The true positive rate, also called the recall, is defined as the proportion of the positive samples (i.e., fraudulent users) that the random forest classifier correctly classifies as positive. The false positive rate is defined as the proportion of the negative samples (i.e., normal users) that are incorrectly classified as positive. The precision is defined as the proportion of the truly positive samples among those that are classified as positive. The true positive rate, false positive rate, and precision range between 0 and 1.
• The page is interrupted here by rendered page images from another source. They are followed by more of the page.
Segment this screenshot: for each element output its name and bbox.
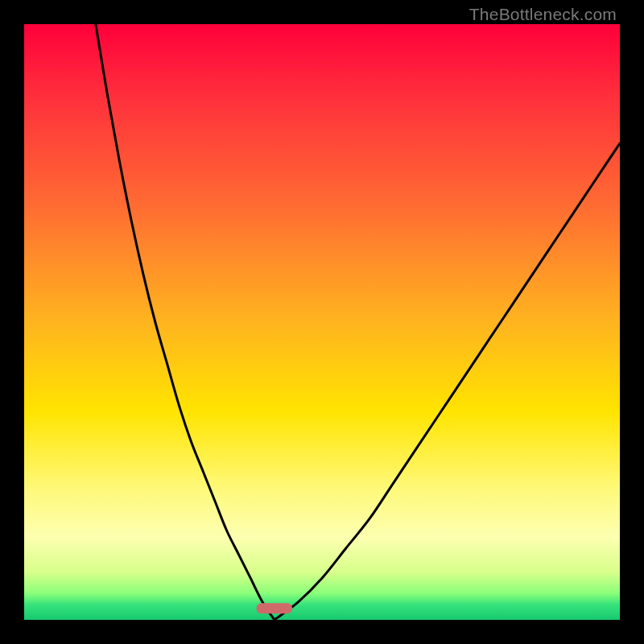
apex-marker xyxy=(257,603,292,613)
bottleneck-chart xyxy=(24,24,620,620)
chart-background xyxy=(24,24,620,620)
watermark-text: TheBottleneck.com xyxy=(469,5,617,24)
chart-frame xyxy=(24,24,620,620)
We used the following two performance measures for the random forest classifier. To draw the receiver operating characteristic (ROC) curve for a random forest classifier, one first arranges the test samples in descending order of the estimated probability that they are positive. Then, one plots each test sample, with its false positive rate on the horizontal axis and the true positive rate on the vertical axis. By connecting the test samples in a piecewise linear manner, one obtains the ROC curve. The precision–recall (PR) curve is generated by plotting the samples in the same order in \([0, 1]^2\), with the recall on the horizontal axis and the precision on the vertical axis. For an accurate binary classifier, both ROC and PR curves visit near \((x, y) = (0, 1)\). Therefore, we quantify the performance of the classifier by the area under the curve (AUC) of each curve. The AUC ranges between 0 and 1, and a large value indicates a good performance of the random forest classifier.
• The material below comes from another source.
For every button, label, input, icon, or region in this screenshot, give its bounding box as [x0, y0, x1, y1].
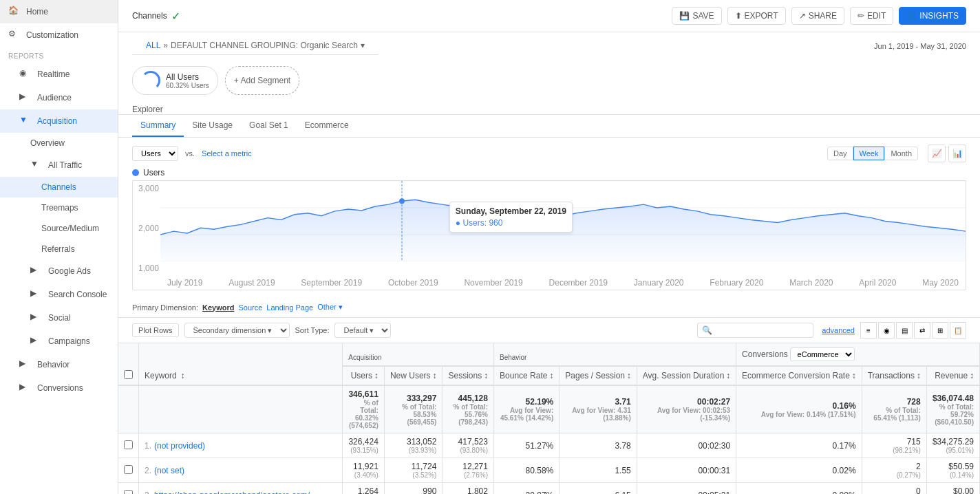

To calculate the importance of each feature in the random forest classifier, we used the permutation importance (Strobl et al. 2007; Altmann et al. 2010). With this method, the importance of a feature is given by the decrease in the performance of the trained classifier when the feature is randomly permuted among the test samples. A large value indicates that the feature considerably contributes to the performance of the classifier. To calculate the permutation importance, we used the AUC value of the ROC curve as the performance measure of a random forest classifier. We computed the permutation importance of each feature with ten different permutations and adopted the average over the ten permutations as the importance of the feature.
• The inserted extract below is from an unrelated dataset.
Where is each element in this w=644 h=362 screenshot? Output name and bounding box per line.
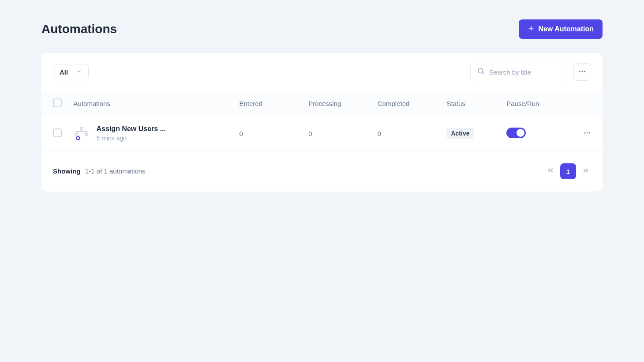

We optimized the parameters of the random forest classifier by a grid search with 10-fold cross-validation on the training set. For the maximum depth of each tree (i.e., the max_depth parameter in scikit-learn), we explored the integers between 3 and 10. For the number of candidate features for each split (i.e., max_features), we explored the integers between 3 and 6. For the minimum number of samples required at terminal nodes (i.e., min_samples_leaf), we explored 1, 3, and 5. As mentioned above, the number of trees (i.e., n_estimators) was set to 300. The seed number for the random number generator (i.e., random_state) was set to 0. For the other hyperparameters, we used the default values in scikit-learn version 0.22. In the parameter optimization, we evaluated the performance of the random forest classifier with the AUC value of the ROC curve measured on a single set of training and test samples.
To avoid sampling bias, we built 100 random forest classifiers, trained each classifier, and tested its performance on a randomly drawn set of train and test samples, whose sampling scheme was described above.